The modularity can be used to lower the number of parameters that need to be optimized and also have a good generalization capability. Figure 1 shows a Highly-Clustered Non-Regular module (HCNR). In this kind of topology, we have dense within-module connections and the connectivity between different modules is sparse. The connections are non-regular which means the topology cannot be explained by a template containing repeating structures.

Fig. 1

Highly clustered non-regular (HCNR)

Figure 2 shows a multi-architectural topology. This kind of topology is composed of some full network architectures which are integrated using a simple algorithm at the end. Each module has its separate output and different architectures could be homogeneous or heterogeneous. The difference between modules could be limited to an implementation scheme or only the type of activation functions.

Fig. 2

Multi-architectural topology

Figure 3 shows the repeated block topologies. In this type of topologies, modular neural networks are structured from repeated blocks connected in a certain way. The blocks can have slight differences but the general blueprint is the same. Figure 3a shows a multi-path topology which is neural networks with semi-independent subnetworks that connect the inputs to outputs. These networks are inspired by the microcircuitry of the retina. Figure 3b shows a modular node topology which is a traditional feedforward neural network but each node is replaced by a module with multiple neurons.

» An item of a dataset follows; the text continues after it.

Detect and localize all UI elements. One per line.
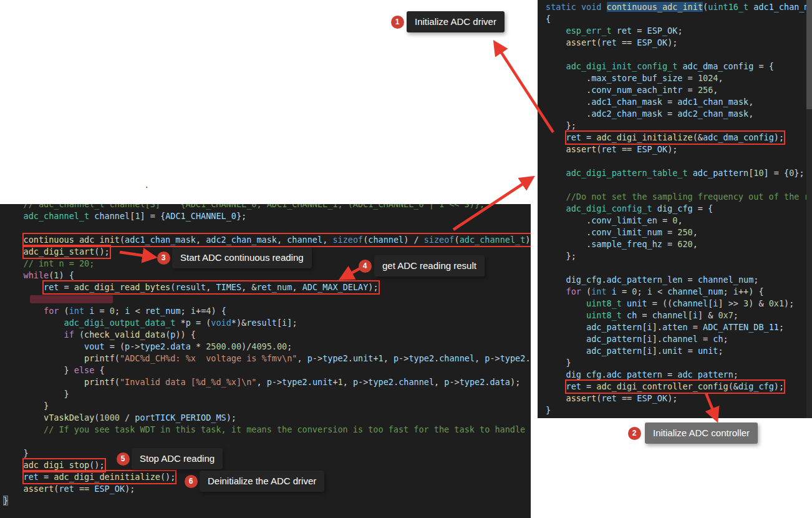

This topology has the advantage of replacing a single activation function that depends on only one weight vector, with a collection of functions depending on multiple vectors. Figure 3c depicts a sequential topology. In sequential topology, similar modules are connected in series. The idea of this topology is the same as increasing hidden layers in neural networks and building deep neural networks. Figure 3d demonstrates a recursive network with nested levels of modules. Each module is defined by the earlier module in the recursion. These networks can be specifically targeted for recursive problems.

Fig. 3

Repeated blocks

The topology of a network suggests that how different nodes and modules in the whole network connect with each other. There is sparse connectivity between modules. If we want to assign a subtask to each different module, we need functional modularity. The human brain also tries to be evolvable and minimize the connection cost [34]. For a single neural network, it is very hard and sometimes impossible to decipher how the network makes predictions about the problem; that’s because the nodes inside a single network are tightly coupled components and the functions cannot be separated from each other so the modularity can be exploited to create fault tolerance.

4 Applying multi-architectural modular deep neural network to network intrusion detection

4.1 Proposed modular deep neural network model

Our proposed modular deep neural network model has a multi-architectural topology and is a combination of 4 full architectures integrated with an aggregator module. As shown in the abstract of our model in Fig. 4, our model has 4 component networks each producing separate outputs. We used a Deep Feed-Forward Module (DFFM), A Stacked Restricted Boltzmann Machine Module (SRBMM), and two recurrent modules one with gated recurrent units (GRUM) and one with long short-term memory (LSTMM). As discussed in Sect. 2, these models perform well in the problem of network attack detection. Thus, the prediction of a deep modular network created using these models will be highly correlated and can find patterns that are harder to predict. So the combination of these modules can lead to more accurate results.

Fig. 4

Proposed modular deep neural network architecture

As depicted in Fig. 4, each of our modules is using different networks to achieve better collective performance. Although our models are different, we can still exploit modular networks with the same type of modules; that’s because stochastic learning and random initialization make each module perform differently. The training time for the entire modular architecture is equal to the training time of the slowest module, which in our case is the SRBMM module. The structure of each module will be presented in the following subsections.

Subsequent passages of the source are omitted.